Material provided below:

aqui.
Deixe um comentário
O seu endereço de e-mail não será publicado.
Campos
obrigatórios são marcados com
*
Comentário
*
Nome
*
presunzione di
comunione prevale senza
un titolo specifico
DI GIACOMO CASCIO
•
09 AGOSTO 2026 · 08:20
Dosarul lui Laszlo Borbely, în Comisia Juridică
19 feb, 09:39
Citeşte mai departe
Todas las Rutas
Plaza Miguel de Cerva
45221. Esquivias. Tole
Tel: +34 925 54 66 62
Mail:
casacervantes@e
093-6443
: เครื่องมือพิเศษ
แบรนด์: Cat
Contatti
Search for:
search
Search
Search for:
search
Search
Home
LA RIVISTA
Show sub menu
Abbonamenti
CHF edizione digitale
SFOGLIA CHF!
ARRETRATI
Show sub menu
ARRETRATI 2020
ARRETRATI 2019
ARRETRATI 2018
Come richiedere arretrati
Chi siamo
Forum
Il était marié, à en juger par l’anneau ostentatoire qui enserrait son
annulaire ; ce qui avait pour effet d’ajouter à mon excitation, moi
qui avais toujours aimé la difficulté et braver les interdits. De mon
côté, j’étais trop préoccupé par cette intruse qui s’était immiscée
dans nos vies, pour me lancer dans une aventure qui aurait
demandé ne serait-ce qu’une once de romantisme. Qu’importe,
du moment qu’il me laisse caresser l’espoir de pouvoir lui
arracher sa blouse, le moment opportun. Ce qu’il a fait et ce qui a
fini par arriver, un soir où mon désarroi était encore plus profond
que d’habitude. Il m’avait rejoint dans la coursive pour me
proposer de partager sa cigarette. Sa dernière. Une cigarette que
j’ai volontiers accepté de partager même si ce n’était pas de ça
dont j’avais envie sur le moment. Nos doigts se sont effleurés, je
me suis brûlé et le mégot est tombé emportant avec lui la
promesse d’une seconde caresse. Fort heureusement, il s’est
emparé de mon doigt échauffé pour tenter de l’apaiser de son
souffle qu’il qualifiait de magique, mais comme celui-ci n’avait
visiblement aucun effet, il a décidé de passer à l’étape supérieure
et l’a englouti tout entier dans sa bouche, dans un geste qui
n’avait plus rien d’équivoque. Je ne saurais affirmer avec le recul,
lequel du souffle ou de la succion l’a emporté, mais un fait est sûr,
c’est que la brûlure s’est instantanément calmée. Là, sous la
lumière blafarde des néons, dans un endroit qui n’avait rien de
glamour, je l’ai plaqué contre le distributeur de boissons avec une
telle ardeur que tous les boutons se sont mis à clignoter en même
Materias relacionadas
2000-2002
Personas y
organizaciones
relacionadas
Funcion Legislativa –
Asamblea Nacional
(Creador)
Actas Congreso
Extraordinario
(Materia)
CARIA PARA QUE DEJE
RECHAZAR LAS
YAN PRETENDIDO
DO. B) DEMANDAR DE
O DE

End of Material provided.

**About this exercise**
Bring together all lines in the records where the word "relacionadas" is found.

**Answer section**
Materias relacionadas
relacionadas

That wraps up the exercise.